_EXERCISE BRIEF_: Your answer must be the exact lines below, starting with the line with "se reposer et" and going on through the line with "Уничтожено имущество и", both included, with no pictures.

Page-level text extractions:
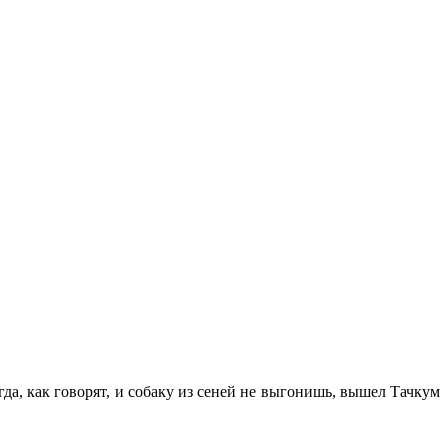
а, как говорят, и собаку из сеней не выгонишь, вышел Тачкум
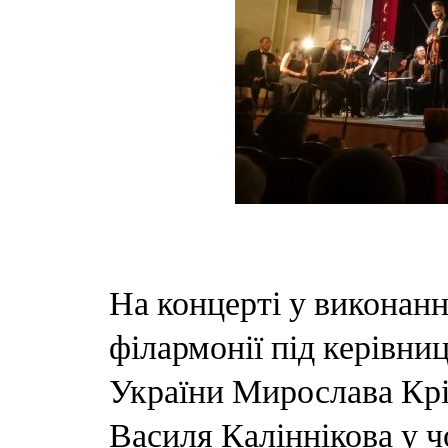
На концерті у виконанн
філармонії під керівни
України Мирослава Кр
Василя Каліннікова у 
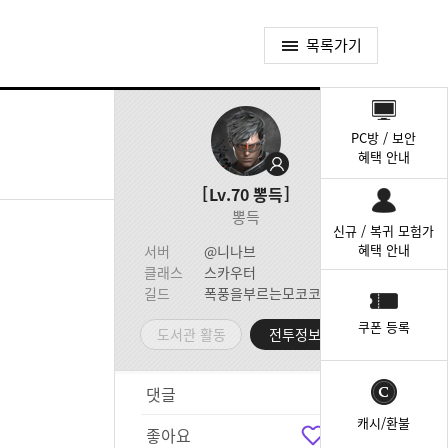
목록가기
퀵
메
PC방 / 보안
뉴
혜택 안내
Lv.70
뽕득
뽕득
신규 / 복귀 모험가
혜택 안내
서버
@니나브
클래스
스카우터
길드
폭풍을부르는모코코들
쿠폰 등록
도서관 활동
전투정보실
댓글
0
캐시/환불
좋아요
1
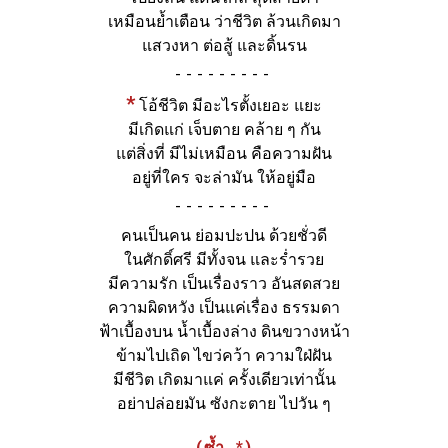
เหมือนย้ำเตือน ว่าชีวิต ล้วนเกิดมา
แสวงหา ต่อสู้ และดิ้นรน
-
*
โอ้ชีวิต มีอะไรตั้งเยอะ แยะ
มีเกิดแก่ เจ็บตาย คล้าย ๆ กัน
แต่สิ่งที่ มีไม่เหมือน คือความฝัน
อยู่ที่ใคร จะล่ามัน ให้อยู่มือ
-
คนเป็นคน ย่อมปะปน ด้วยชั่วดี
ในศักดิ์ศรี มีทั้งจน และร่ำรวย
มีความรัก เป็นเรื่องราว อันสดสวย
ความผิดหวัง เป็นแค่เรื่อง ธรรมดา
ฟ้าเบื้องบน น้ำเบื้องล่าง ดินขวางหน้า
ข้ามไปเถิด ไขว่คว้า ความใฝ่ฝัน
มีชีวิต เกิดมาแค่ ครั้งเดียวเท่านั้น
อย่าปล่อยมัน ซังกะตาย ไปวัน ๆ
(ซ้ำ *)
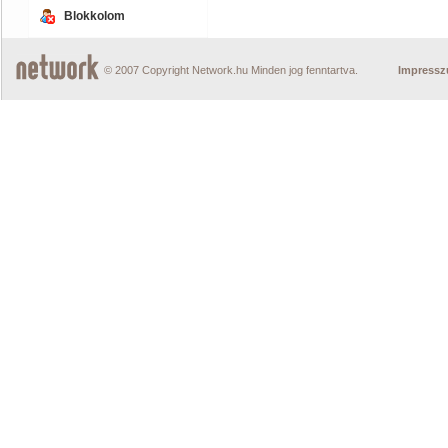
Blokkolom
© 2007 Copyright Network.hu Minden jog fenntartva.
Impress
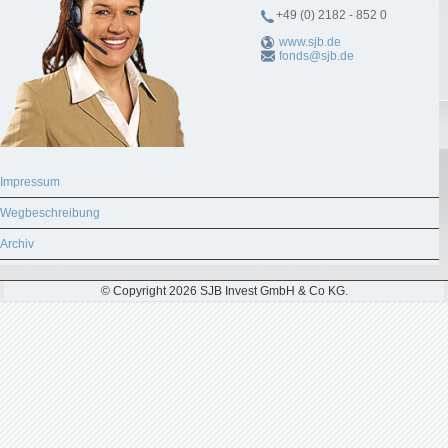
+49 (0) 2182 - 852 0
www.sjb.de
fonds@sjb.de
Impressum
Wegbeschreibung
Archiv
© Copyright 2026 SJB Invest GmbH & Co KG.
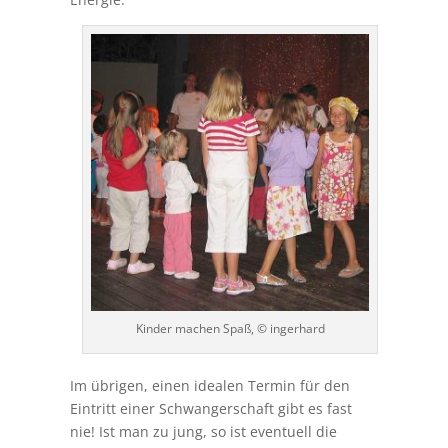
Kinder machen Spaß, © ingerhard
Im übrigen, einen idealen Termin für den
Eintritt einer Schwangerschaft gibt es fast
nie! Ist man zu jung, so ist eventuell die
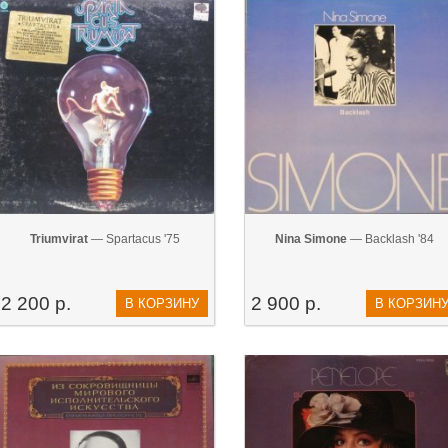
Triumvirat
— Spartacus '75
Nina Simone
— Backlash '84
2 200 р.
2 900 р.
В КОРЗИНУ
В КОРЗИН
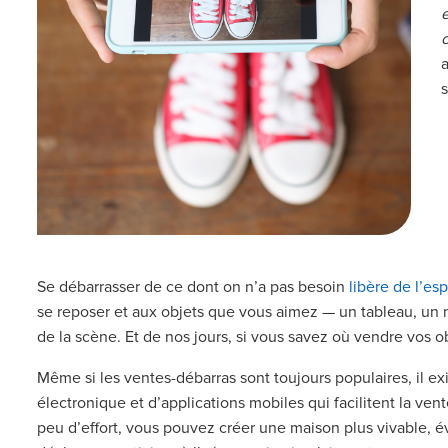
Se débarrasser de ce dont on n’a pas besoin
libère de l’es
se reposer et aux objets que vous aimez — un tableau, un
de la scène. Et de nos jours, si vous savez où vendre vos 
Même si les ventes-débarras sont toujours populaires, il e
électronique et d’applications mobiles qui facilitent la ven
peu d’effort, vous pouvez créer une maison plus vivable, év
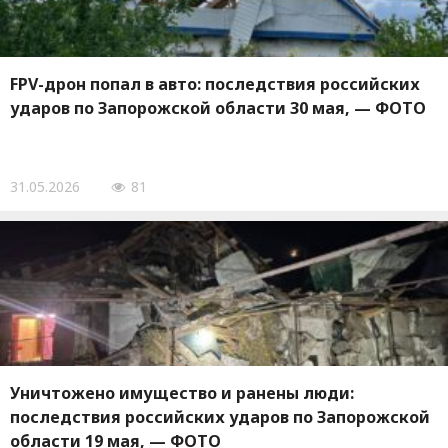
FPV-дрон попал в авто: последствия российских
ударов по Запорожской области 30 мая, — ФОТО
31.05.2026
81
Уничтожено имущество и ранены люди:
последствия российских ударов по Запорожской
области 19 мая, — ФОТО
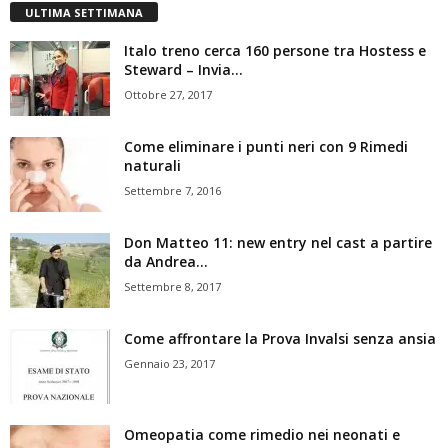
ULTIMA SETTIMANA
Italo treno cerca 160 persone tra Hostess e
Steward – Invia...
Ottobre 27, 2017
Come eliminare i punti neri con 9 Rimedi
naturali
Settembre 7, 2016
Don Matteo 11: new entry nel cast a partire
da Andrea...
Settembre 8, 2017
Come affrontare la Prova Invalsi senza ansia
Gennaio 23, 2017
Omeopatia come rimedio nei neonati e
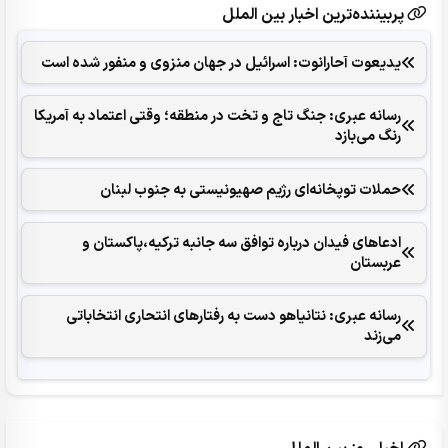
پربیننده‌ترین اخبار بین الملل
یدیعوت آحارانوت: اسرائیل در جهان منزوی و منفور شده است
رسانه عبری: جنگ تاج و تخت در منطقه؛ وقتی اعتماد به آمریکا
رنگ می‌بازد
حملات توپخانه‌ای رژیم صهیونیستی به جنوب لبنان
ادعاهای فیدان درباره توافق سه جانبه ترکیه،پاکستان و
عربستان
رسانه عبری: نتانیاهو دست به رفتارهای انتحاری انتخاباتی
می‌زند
==
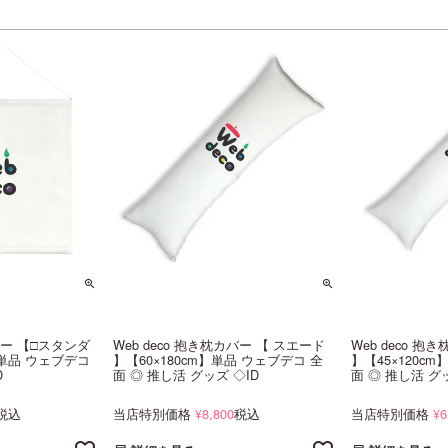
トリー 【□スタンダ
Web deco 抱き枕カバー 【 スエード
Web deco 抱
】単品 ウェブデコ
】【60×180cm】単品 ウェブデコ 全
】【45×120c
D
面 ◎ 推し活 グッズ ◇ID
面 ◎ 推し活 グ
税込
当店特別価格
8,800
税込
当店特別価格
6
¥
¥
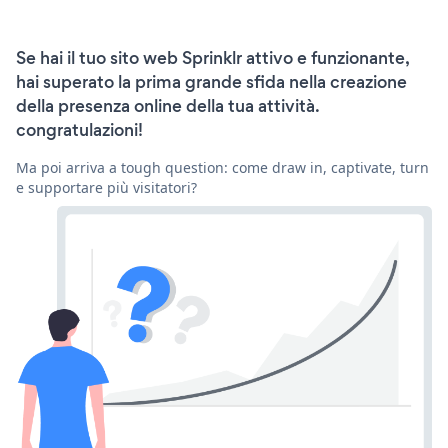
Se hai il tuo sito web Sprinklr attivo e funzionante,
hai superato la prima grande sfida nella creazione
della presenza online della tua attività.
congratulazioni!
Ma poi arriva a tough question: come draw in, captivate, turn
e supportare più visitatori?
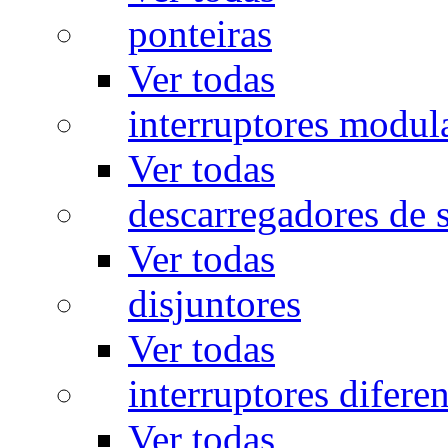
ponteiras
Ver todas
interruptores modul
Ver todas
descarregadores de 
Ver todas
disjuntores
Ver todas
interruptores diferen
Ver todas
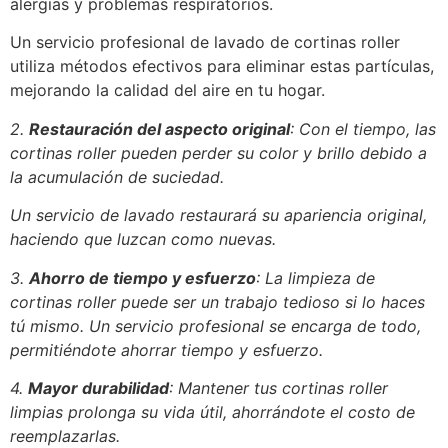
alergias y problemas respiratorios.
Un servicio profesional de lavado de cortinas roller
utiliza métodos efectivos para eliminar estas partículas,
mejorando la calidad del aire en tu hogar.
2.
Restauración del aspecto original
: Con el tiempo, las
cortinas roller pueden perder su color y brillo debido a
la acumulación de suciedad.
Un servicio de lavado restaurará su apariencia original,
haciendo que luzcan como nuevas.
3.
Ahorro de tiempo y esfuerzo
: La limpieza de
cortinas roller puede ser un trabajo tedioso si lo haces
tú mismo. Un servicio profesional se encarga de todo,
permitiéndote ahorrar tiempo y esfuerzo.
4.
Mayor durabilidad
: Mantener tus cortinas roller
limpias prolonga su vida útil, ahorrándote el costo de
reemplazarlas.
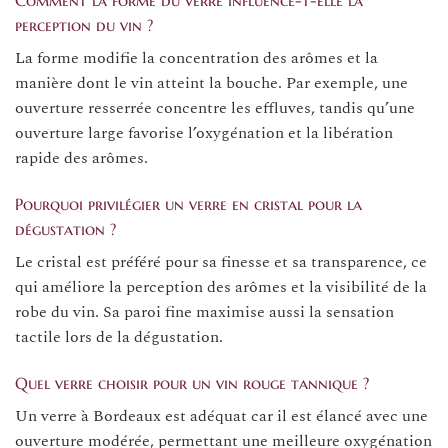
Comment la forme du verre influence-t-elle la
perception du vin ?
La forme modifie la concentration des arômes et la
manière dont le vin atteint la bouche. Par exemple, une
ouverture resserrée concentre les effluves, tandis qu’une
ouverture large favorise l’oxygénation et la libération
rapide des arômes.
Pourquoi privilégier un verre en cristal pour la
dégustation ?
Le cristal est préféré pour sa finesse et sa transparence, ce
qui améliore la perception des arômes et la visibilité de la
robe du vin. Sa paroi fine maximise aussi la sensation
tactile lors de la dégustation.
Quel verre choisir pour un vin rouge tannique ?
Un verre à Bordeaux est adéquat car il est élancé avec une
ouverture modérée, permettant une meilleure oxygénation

_RESULT BELOW_:
se reposer et aux objets que vous aimez — un tableau, un
de la scène. Et de nos jours, si vous savez où vendre vos 
Même si les ventes-débarras sont toujours populaires, il e
électronique et d’applications mobiles qui facilitent la ven
peu d’effort, vous pouvez créer une maison plus vivable, év
FPV-дрон попал в авто: последствия российских
ударов по Запорожской области 30 мая, — ФОТО
31.05.2026
81
Уничтожено имущество и ранены люди:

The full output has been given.